The others eventually arrived, I pronounced that we were in camp, and shortly indicated that I thought we might be at the high point of the expedition as well. We dug in and made dinner, and I began to relent, realizing that we wouldn't be able to live with ourselves if we didn't give it a go in the morning to evaluate the conditions. As Alex Lowe once said in a similar situation "There's no reason to conjecture about that which we cannot know." We set the alarm for 3:00a. When it rang I was not only not anxious to relinquish the warmth of my bag, but my stomach was feeling like it was headed for serious problems as well. I told Rick and Rich to go ahead; we'd follow if I started to feel better after a hot drink or two. We set the alarm for 5:00a, which would be responsibly early given that Lynn and I would have the advantage of their tracks, and we had only 1500' to go to reach the summit from this camp at 12,400'. The final slopes present only a few serious crevasse and bergschrund crossings in the way of technical difficulties; primarily they are just big, open, but steep snow slopes, the easiest terrain of the entire climb. At 5:00 we began to get dressed with substantial optimism. I didn't even have my boots on before we heard Rick and Rich outside the tent. They had made good initial progress up the knife-edge where we had our camp then on up the slopes to the first schrund, all on good snow. 50' above the schrund the leader began breaking through. After about 20' of unrelenting post-holing, he stopped to do a serious evaluation of the slope. Let's see . . . 50 degrees with a hard slab on top of 8" of depth hoar - this was a slope begging to be triggered, and the resulting avalanche would be mammoth and unsurvivable. Mark Twight had impressed me when he signed a book for me earlier this year. The inscription read:

"To Gary - come back alive, come back friends, and bag the summit - in that order."

We had adopted this as the guiding philosophy for our climb. Two out of three isn't bad.

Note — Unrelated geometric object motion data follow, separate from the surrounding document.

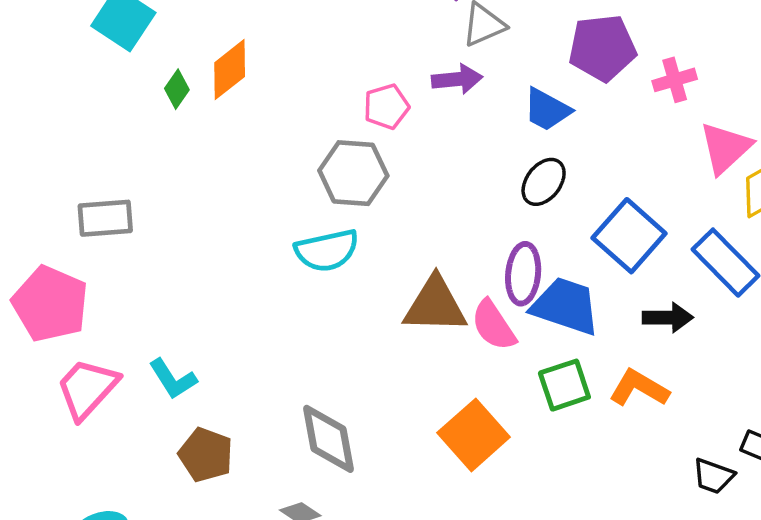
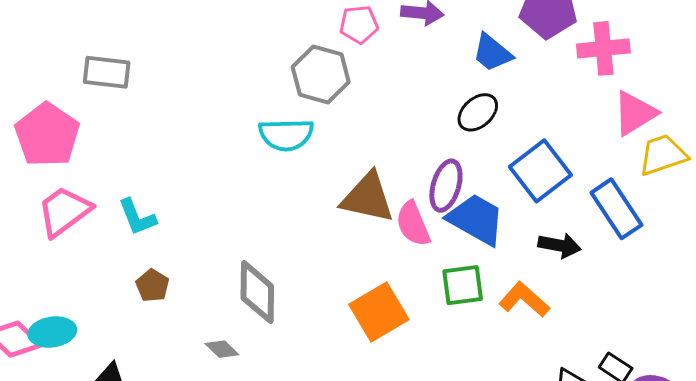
pink cross: (675, 80) -> (603, 48), size x1.4
brown pentagon: (206, 455) -> (152, 285), size x0.7

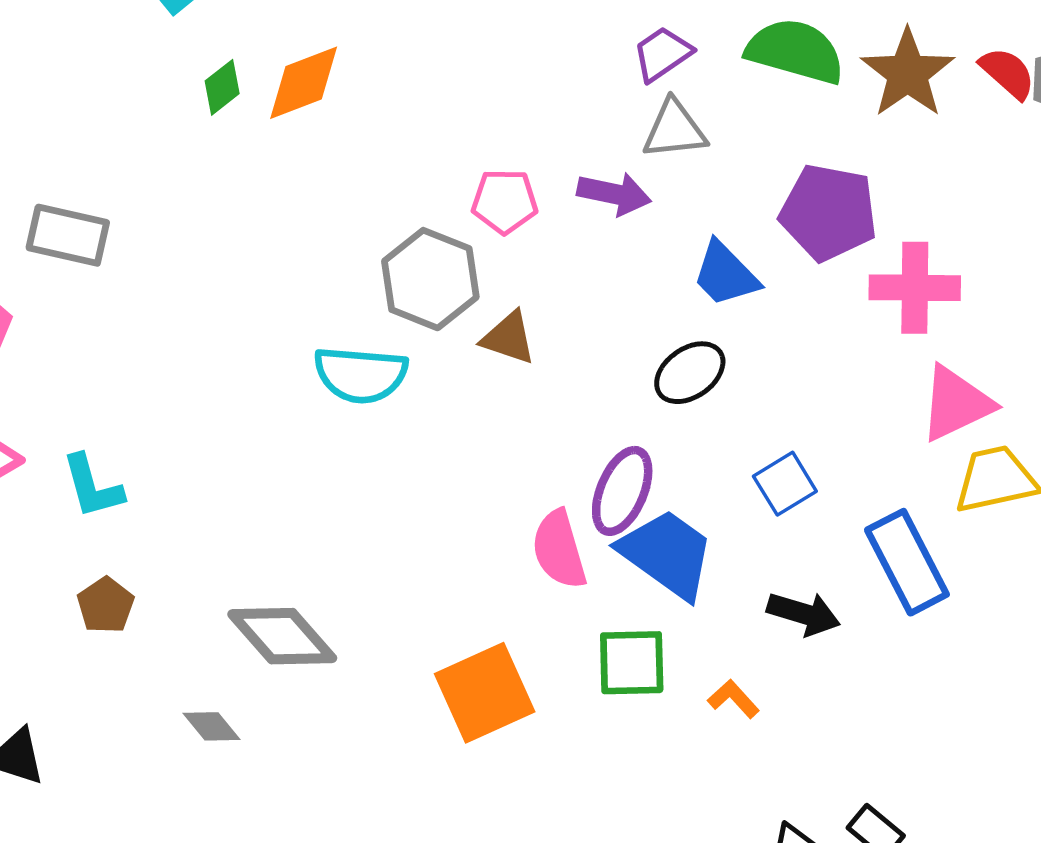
blue square: (540, 171) -> (785, 484), size x0.6
brown triangle: (368, 198) -> (509, 338), moved, size x0.6
gray diamond: (257, 292) -> (282, 636), turned -48
orange L-shape: (524, 300) -> (734, 699), size x0.6

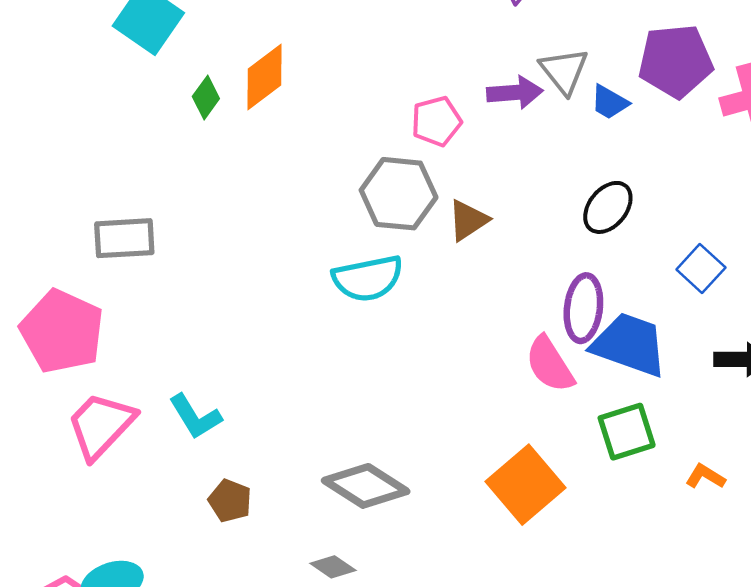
gray triangle: (674, 130) -> (564, 71), moved, turned -46
blue trapezoid: (725, 274) -> (609, 102), moved, size x0.7
brown triangle: (509, 338) -> (468, 220), turned -36
orange L-shape: (734, 699) -> (705, 476), moved

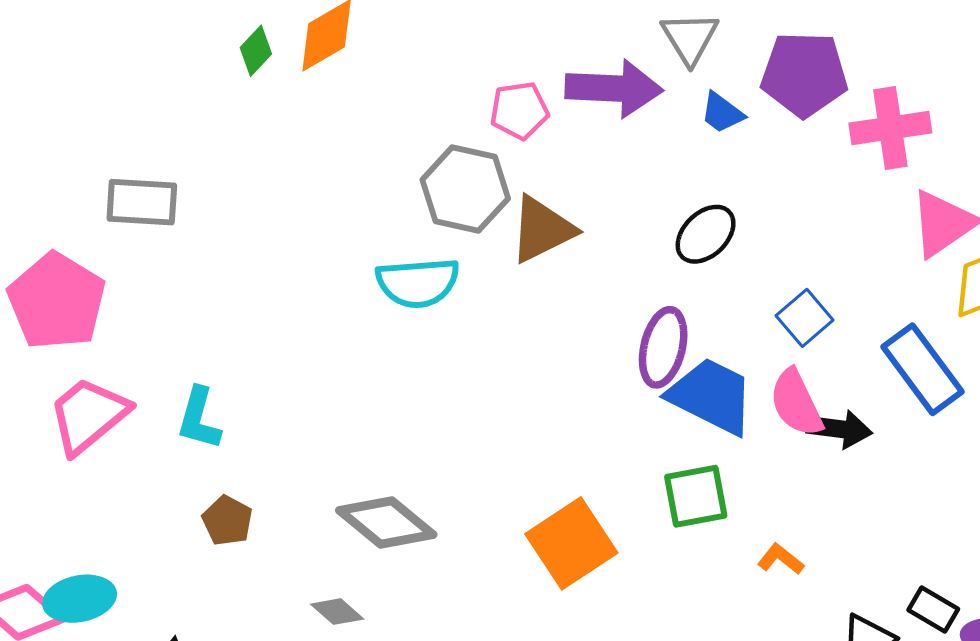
gray triangle: (564, 71) -> (690, 38), moved
purple arrow: (515, 93) -> (614, 88), size x1.5
brown triangle: (468, 220) -> (542, 229), size x1.4
pink semicircle: (550, 364) -> (796, 403), moved
cyan L-shape: (195, 417) -> (199, 418), turned 40

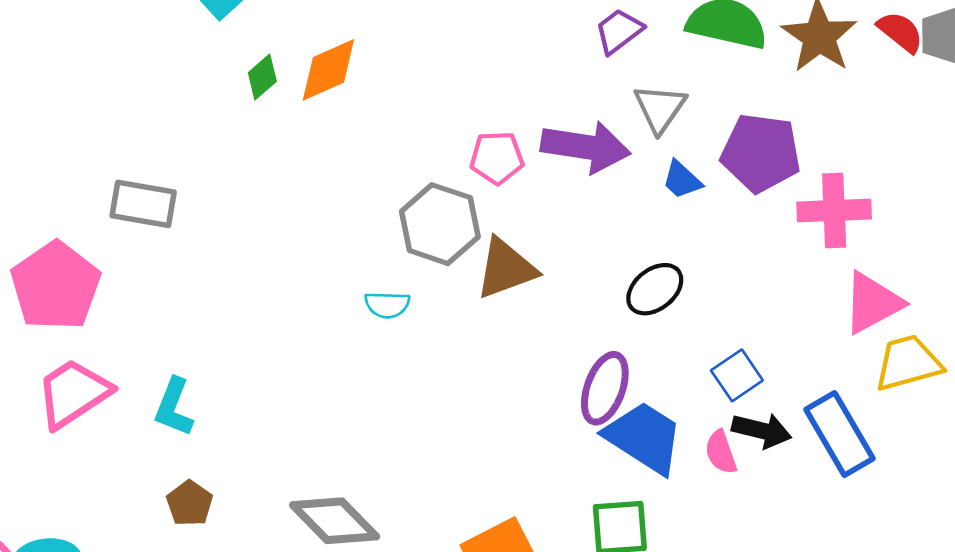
cyan semicircle: (418, 283) -> (387, 305), size x0.6
pink semicircle: (796, 403) -> (721, 452), size x0.7
black arrow: (839, 429) -> (762, 430), moved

The descent in good conditions from a high camp has been done in a long day. Due to continued warm, sunny conditions leading to a rapidly deteriorating snow pack, we spent longer each day descending each section of the climb than we had spent in the ascent. Descent from high camp at 12,400' to camp II at 10,600' took almost 11 hours, most of which were spent sharing one set of 60-meter ropes on 4 rappels of the mixed section just above the col. We simulclimbed all but one of the ice pitches on the knife edge rather than rappel as other parties have reported; otherwise it would have been even longer. We had to treat the final couloir with tremendous respect; whereas in 1999 we faced out and walked down unroped after the initial steep section, this year we rappelled two full pitches then simulclimbed the rest on front points, placing screws, pickets, and the odd piece of rock pro. This carried the descent into the early sunny hours of morning, and had us dodging frightening amounts of rockfall in the final third. This is one of the more dangerous descents I've ever done.

After arrival (deliverance?) on the Thunder Glacier, we stayed 3 more tent-bound days in fog and snow before our pilot could land. The highlight of that period (in fact, perhaps of the trip) was watching a large wolverine travel the length of the glacier.

In retrospect, we may have gone a little too late; colder temperatures would have helped a lot. The route is big, beautiful, challenging, but unfortunately quite dangerous in less than perfect conditions. In short, it's a typical big Alaska route.